Verhaltensbedingte Risikofaktoren

  • Ernährung
    • Zu geringer Fischkonsum; inverse Korrelation zwischen Fischkonsum und Erkrankungsrisiko [4]
    • Nitrosamin-Exposition
      Geräucherte und gepökelte sowie nitrat- und nitritreiche Lebensmittel
      Nitrat
      ist eine potenziell toxische Verbindung: Nitrat wird im Körper durch Bakterien (Speichel/Magen) zu Nitrit reduziert. Nitrit ist ein reaktives Oxidans, das bevorzugt mit dem Blutfarbstoff Hämoglobin reagiert und diesen in Methämoglobin umwandelt. Des Weiteren bilden Nitrite (unter anderem auch enthalten in gepökelten Wurst- und Fleischwaren sowie gereiftem Käse) mit sekundären Aminen (enthalten in Fleisch- und Wursterzeugnissen, Käse und Fisch) Nitrosamine, die genotoxisch und mutagen wirken.
      Die tägliche Aufnahme von Nitrat erfolgt in der Regel zu circa 70 % durch den Verzehr von Gemüse (Feld- und Kopfsalat, Grün-, Weiß- und Chinakohl, Kohlrabi, Spinat, Radieschen, Rettich, Rote Bete), 20 % aus Trinkwasser (Stickstoffdünger) und 10 % aus Fleisch und Fleischwaren sowie Fisch.
    • Mikronährstoffmangel (Vitalstoffe) – siehe Prävention mit Mikronährstoffen; Mangelzustände an Molybdän, Vitamin A und/oder Zink sollen ebenfalls einen Einfluss auf die Entstehung haben
  •  Genussmittelkonsum
    • Alkohol (insb. konzentrierter Alkohol); erhöht das Risiko für Plattenepithelkarzinome des Ösophagus
    • Tabak (Rauchen) [1, 2];  erhöht das Risiko für Plattenepithelkarzinome und Adenokarzinome des Ösophagus und des ösophagogastralen Übergangs
  • Drogenkonsum
    • Rauchen von Opiaten
    • Betelnüssse (Betelnuss kauen)/Betelnussalkaloide; erhöht das Risiko für Plattenepithelkarzinome des Ösophagus
  • Heißgetränke (> 65 °C) [6, 10]
    • heißen Tee zu trinken und gleichzeitig zu rauchen oder Alkohol zu konsumieren, erhöht bei chinesischen Männern das Risiko auf ein Ösophaguskarzinom auf das 5-fache [7]
      Beachte: Die Internationale Agentur für Krebsforschung (IARC) stufte 2016 sehr heiße Getränke (über 65 °C) als "wahrscheinlich karzinogen" ein.
  • Psycho-soziale Situation
    • Hoher Arbeitsstress:  + 112 % Ösophaguskarzinom (Speiseröhrenkrebs) [9]
  • Adipositas (Übergewicht) – insbesondere die stammbetonte Adipositas; erhöht das Risiko für Adenokarzinome des Ösophagus und des ösophagogastralen Übergangs
  • Androide Körperfettverteilung, das heißt abdominales/viszerales, stammbetontes, zentrales Körperfett (Apfeltyp) – es liegt ein hoher Taillenumfang bzw. ein erhöhter Taille-Hüft-Quotient (THQ; englisch: waist-to-hip-ratio (WHR)) vor; erhöht das Risiko für Adenokarzinome des Ösophagus
    Bei der Messung des Taillenumfangs gemäß der Richtlinie der International Diabetes Federation (IDF, 2005) gelten folgende Normwerte:
    • Männer < 94 cm
    • Frauen < 80 cm
    Die Deutsche Adipositas-Gesellschaft veröffentlichte 2006 etwas moderatere Zahlen für den Taillenumfang: 102 cm bei Männern und 88 cm bei Frauen.

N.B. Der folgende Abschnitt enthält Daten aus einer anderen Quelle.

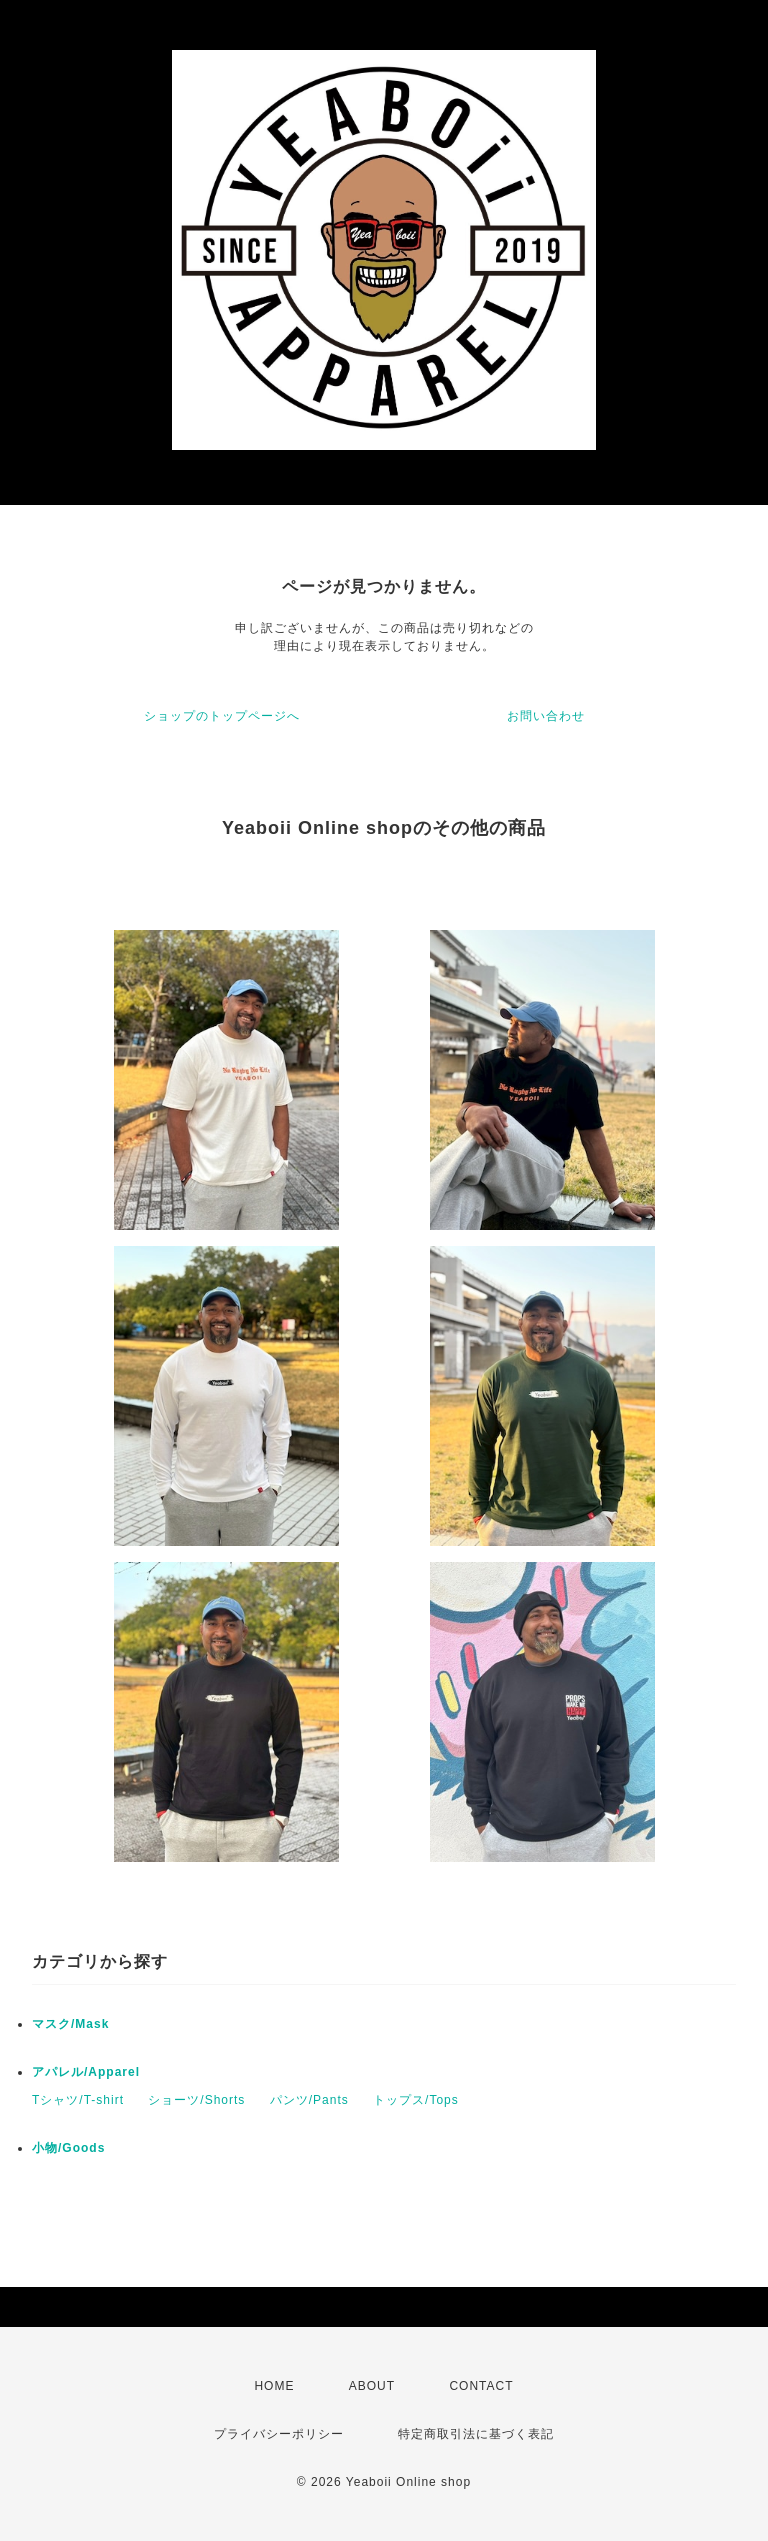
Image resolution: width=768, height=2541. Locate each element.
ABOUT (372, 2386)
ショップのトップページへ (222, 716)
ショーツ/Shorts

Umweltbelastung – Intoxikationen (Vergiftungen)

  • Aufnahme von Aflatoxinen, Nitrosaminen oder Betelnüssen
  • Säure- und Laugenverätzung (→ Narbenstenosen)
  • Zustand nach Neoplasien (bösartigen Neubildungen) des Kopf-Hals-Bereiches

Achtung!
Jeder Patient mit langjähriger
gastroösophagealer Refluxkrankheit sollte mindestens einmalig eine Ösophagogastroduodenoskopie (ÖGD; Spiegelung der Speiseröhre, des Magens und einen kurzen Anteil des Dünndarms) erhalten!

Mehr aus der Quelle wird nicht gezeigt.